Grocery Simulation Databricks
Featured ProjectTimeline: May 2026 - May 2026
Project Type: Personal
Databricks Python
Project Description
Grocery Store Databricks is a data engineering portfolio project that demonstrates a production-style Lakehouse pipeline built on Databricks, processing 6,668 simulated days of grocery store transactional data through a three-layer Medallion Architecture. The dataset originates from a custom PostgreSQL OLAP simulation previously running on a Raspberry Pi, exported as a star schema consisting of five dimension tables and one fact table at the line-item grain, totaling over 700MB of raw data. The pipeline is implemented across three Databricks notebooks that sequentially ingest, clean, and aggregate the data using PySpark and Delta Lake, with each layer stored as managed tables in Unity Catalog under a dedicated catalog and schema hierarchy. The Bronze layer ingests raw CSVs from a Unity Catalog Volume into Delta tables using explicit schema definitions to enforce data integrity at the source.

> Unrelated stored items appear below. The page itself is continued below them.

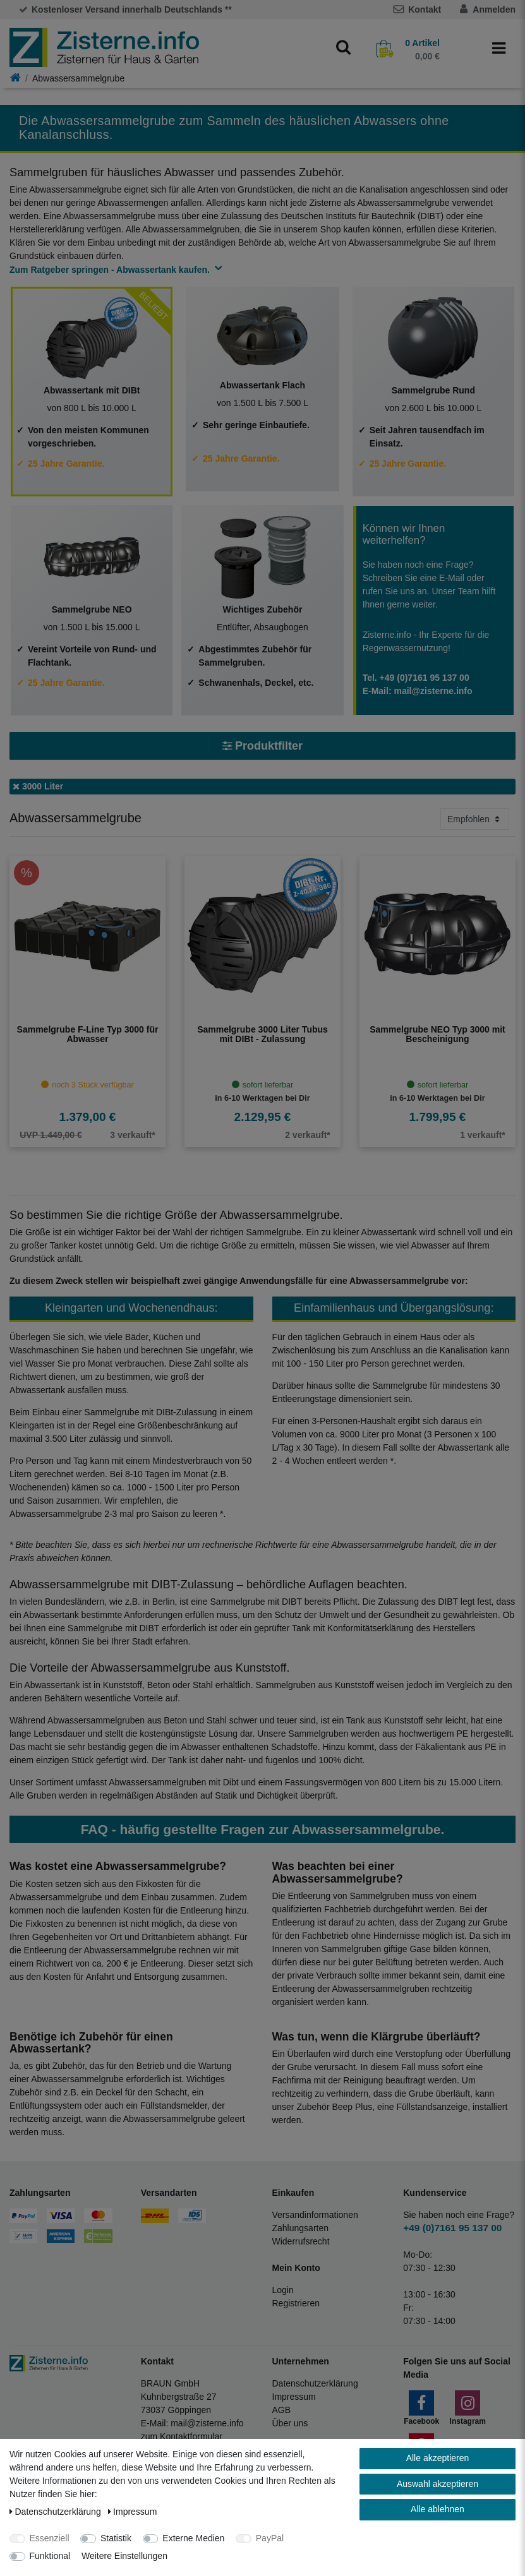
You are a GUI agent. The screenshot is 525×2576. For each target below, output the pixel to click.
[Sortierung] (474, 819)
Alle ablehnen (437, 2509)
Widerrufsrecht (301, 2241)
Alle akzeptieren (437, 2458)
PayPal (270, 2538)
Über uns (290, 2423)
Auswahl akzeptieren (437, 2484)
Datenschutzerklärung (315, 2383)
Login (283, 2290)
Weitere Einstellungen (124, 2556)
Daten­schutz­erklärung (56, 2512)
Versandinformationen (315, 2215)
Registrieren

The Silver layer applies data quality filters, standardizes string formatting, derives calculated measures including profit margin percentage, and denormalizes dimension labels onto the fact table to produce a single enriched source of truth. The Gold layer produces seven business-level aggregate tables covering daily revenue and profit trends, product category performance, rush hour versus non-rush hour sales patterns, loyalty versus walk-in customer behavior, top products by profit, payment method breakdown, and employee performance ranked within role. The project demonstrates end-to-end data pipeline development with PySpark, Delta Lake table management and schema enforcement, Medallion Architecture design principles, and hands-on experience with modern Databricks features including Unity Catalog and Volumes.